=== Begin Enclosure ===
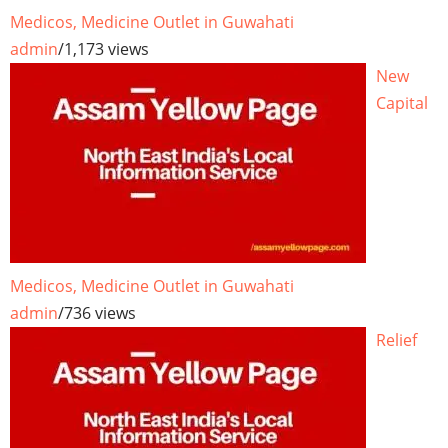
Medicos, Medicine Outlet in Guwahati
admin
/
1,173 views
New
Capital
Medicos, Medicine Outlet in Guwahati
admin
/
736 views
Relief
=== End Enclosure ===
From first line to last, return the records verbatim without their pictures.

Answer to the problem >>
Medicos, Medicine Outlet in Guwahati
admin
/
1,173 views
New
Capital
Medicos, Medicine Outlet in Guwahati
admin
/
736 views
Relief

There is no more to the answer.